Income. The IRS will compare your bank statements and deposits to the income you reported. They will also review your invoices, sales records and receipts, along with your general ledger and other formal bookkeeping records. If you received gifts of money or an inheritance, keep records to document how much you received. Without proof, the IRS may classify these as income and tax them as such. They will also classify any exchange of goods or services in lieu of cash (such as barter transactions) as taxable income.

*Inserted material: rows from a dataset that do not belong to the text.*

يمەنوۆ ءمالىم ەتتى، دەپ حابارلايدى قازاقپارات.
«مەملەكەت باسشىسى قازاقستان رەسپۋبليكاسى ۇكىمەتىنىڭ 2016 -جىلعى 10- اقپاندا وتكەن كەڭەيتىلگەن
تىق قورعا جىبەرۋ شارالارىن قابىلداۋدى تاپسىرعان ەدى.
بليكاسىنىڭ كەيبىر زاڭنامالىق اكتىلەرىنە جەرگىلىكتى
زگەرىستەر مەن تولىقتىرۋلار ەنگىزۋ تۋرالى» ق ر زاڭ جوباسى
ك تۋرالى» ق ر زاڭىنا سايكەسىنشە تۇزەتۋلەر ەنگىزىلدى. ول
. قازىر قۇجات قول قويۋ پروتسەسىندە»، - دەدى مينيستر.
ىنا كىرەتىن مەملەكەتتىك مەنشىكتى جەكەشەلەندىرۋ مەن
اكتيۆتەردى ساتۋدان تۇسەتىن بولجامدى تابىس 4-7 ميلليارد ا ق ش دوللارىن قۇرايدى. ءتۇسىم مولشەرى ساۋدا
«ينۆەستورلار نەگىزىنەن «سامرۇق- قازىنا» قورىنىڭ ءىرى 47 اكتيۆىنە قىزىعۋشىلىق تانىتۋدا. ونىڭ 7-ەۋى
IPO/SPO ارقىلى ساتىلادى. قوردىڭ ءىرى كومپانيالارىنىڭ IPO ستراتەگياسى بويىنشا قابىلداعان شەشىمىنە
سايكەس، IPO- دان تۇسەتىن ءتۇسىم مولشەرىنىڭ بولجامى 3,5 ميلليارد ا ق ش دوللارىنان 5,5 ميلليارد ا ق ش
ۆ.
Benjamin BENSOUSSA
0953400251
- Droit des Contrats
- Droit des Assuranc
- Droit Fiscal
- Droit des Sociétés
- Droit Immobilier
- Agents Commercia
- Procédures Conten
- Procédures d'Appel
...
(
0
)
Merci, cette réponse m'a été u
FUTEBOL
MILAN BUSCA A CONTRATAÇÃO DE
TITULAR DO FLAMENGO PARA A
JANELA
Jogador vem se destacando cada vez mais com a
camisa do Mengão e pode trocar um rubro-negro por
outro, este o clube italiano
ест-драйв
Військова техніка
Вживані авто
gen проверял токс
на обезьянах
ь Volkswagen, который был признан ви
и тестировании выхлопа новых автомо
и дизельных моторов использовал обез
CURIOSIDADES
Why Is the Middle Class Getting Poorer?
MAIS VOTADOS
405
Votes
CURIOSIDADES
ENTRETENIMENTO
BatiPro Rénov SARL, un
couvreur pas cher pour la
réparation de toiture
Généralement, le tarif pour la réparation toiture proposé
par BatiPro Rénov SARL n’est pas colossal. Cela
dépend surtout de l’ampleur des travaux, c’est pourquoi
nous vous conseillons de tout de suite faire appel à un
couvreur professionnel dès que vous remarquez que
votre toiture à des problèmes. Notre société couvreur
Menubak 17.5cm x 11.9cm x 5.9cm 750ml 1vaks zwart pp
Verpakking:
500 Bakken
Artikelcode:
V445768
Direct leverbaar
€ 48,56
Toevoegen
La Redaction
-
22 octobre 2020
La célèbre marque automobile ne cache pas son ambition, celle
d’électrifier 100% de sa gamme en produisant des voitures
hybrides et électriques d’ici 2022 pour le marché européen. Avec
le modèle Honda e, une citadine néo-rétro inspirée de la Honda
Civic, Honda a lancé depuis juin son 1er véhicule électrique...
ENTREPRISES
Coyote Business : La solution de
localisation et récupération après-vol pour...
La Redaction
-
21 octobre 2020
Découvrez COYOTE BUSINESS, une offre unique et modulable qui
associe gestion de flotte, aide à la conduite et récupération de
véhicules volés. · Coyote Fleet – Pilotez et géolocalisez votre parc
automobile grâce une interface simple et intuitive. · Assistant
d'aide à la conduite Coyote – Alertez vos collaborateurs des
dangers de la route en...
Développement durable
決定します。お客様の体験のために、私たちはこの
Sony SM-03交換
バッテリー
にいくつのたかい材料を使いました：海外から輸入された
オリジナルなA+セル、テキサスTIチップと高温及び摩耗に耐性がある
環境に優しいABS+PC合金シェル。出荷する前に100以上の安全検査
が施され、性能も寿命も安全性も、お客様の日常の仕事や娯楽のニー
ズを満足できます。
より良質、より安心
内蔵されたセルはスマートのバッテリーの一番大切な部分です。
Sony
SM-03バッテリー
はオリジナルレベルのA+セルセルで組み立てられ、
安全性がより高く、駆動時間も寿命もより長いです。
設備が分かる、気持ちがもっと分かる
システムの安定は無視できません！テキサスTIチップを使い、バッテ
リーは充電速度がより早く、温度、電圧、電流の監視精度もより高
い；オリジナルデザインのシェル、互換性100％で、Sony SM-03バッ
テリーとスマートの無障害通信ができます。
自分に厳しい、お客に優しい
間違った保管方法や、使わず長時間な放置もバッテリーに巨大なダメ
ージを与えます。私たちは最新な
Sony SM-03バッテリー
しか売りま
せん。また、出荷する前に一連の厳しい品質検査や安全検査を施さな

Expenses and deductions. An auditor may compare canceled checks, bills marked “paid,” bank statements, credit card statements, receipts for payment or charitable gifts, and other business records to the expenses and deductions you reported on your return. They may pay special attention to reported debts or business losses; charitable gifts; and travel, meal and entertainment expenses. Keep a log to substantiate travel, meal and entertainment expenses, and be sure to deduct only legitimate business expenses. Read Tax Deductions and Your Small Business for additional information.

Loans and interest. An auditor may review loan paperwork, deposits, bank statements, credit card statements, receipts and canceled checks to verify that you used borrowed money only to cover business expenses. This is important, since you may deduct interest on business-related loans.

Employee classifications. The IRS will review employee classifications on your return and check this data against time cards, job descriptions, benefit plans, invoices, canceled checks, contracts and other business records. Auditors will pay particular attention to independent contractor classifications, since many firms improperly classify regular employees as contractors. For more information about IRS rules, read The Proper Classification of Workers.

Payroll. Auditors will examine canceled checks, tax returns, deposits, business records and other forms to check for completeness, accuracy and timely filing. They will also review records documenting state, federal and Social Security (FICA) withholding, Medicare taxes, advance earned-income credit, unemployment compensation and workers’ compensation premiums. The IRS will also examine salaries and bonuses paid to owners and officers of your business to be sure they are legitimate and within industry standards.

Other records. An auditor can also inspect records from your tax preparer or accountant, bank or other financial institution, suppliers, and customers.

In addition to inspecting your business, an auditor may inspect your personal finances. The IRS may compare your current lifestyle with the income presented on your tax return to determine if they are compatible. An auditor may also talk with others who are knowledgeable about you and your financial situation.